Except for specific scenarios.  For instance, you mention gaming below; if
two users are playing on Xbox ONE, they can use IPv6 and they're off the
CGN.  Or if a bank has blacklisted an IPv4 address on the CGN, but the
bank is dual-stack, some users can still get there.
Of course, that snowballs.

>3. 99.99% of customers don't notice they are transiting CGNAT, it just
>works.

Surprised it's that high.

>4. You need to log NAT translations for LI purposes. (IP
>source/destination,
>Port source/destination, time) Surprisingly this does not produce that
>big a
>database burden. However as Cisco's Netflow NAT logging is utterly useless
>you need to use syslog and this ramps up the ASR CPU a bit.

Can you quantify?
The log entry has to be at least:
32 bits	source address
16 bits source port
32 bits destination address
16 bits destination port
64 bits? timestamp
---
160 bits = 20 bytes per flow
You have to log the end of the flow, too, right?  Another 20 bytes?
40 bytes per flow.  Not including syslog severity and message text.

As I recall, a site like cnn.com opens 80 flows, so 3200 bytes of log data.
If, as you say in #6, 10,000 customers = 200,000 active translations,
that's 8,000,000 bytes of syslog. . . per second?  Not sure if "active"
indicates how fast those sessions churn.
180 days of log retention would be. . . 124TB of data.  Per 10,000 users.

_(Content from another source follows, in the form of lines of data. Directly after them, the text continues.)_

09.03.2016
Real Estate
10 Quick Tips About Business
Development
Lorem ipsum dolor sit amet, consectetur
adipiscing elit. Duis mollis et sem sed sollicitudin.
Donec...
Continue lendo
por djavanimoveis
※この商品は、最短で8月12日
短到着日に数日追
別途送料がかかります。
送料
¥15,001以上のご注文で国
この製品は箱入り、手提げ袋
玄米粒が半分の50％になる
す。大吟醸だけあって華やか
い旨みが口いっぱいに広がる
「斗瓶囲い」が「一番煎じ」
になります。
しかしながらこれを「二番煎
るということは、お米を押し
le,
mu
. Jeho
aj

By the way, if that's 8MB of syslog, that's 32Mbps just of logging data.
Average, not peak.

Maybe the actual log rate is 8MB per five minutes?  That's only 400GB for
six months.

I'm really interested in what your actual log rate is.


>5. NAT translation timeouts are important, XBOX and PlayStation suck.

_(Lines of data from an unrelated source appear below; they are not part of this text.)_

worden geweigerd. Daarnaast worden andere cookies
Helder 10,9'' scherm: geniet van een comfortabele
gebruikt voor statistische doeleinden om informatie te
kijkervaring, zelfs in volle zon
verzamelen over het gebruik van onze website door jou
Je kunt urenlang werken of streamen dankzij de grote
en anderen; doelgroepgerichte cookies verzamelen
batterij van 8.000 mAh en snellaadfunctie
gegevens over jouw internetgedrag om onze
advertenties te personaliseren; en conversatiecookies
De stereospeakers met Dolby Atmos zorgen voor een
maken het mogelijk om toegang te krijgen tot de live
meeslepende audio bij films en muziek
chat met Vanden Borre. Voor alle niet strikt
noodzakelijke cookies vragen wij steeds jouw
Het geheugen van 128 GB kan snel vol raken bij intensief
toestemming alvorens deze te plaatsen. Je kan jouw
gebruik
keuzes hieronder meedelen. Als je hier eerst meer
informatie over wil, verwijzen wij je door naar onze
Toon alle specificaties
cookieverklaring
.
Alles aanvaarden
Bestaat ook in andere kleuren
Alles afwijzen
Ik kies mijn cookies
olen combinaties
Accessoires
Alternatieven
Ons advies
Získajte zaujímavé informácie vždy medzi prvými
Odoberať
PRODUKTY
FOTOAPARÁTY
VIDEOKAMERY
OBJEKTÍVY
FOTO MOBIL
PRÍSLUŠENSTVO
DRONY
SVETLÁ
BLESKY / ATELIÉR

At least Xbox ONE prefers IPv6.
PS4 can, it just doesn't yet.
Maybe Kiwis don't play enough games for Sony to care?

>6. 10,000 customers= approximately  200,000 active translations and 1-2
>/24's to be comfortable

So you've cut your address expense to US$0.50 per user.  Definitely better.
(500*$10/10000)

>7. CGNAT protects your customers from all sorts of nasty's like small DDOS
>attacks and attacks on their crappy CPE
>8. DDOS on CGNAT pool IP's are a pain in the rear and happen often.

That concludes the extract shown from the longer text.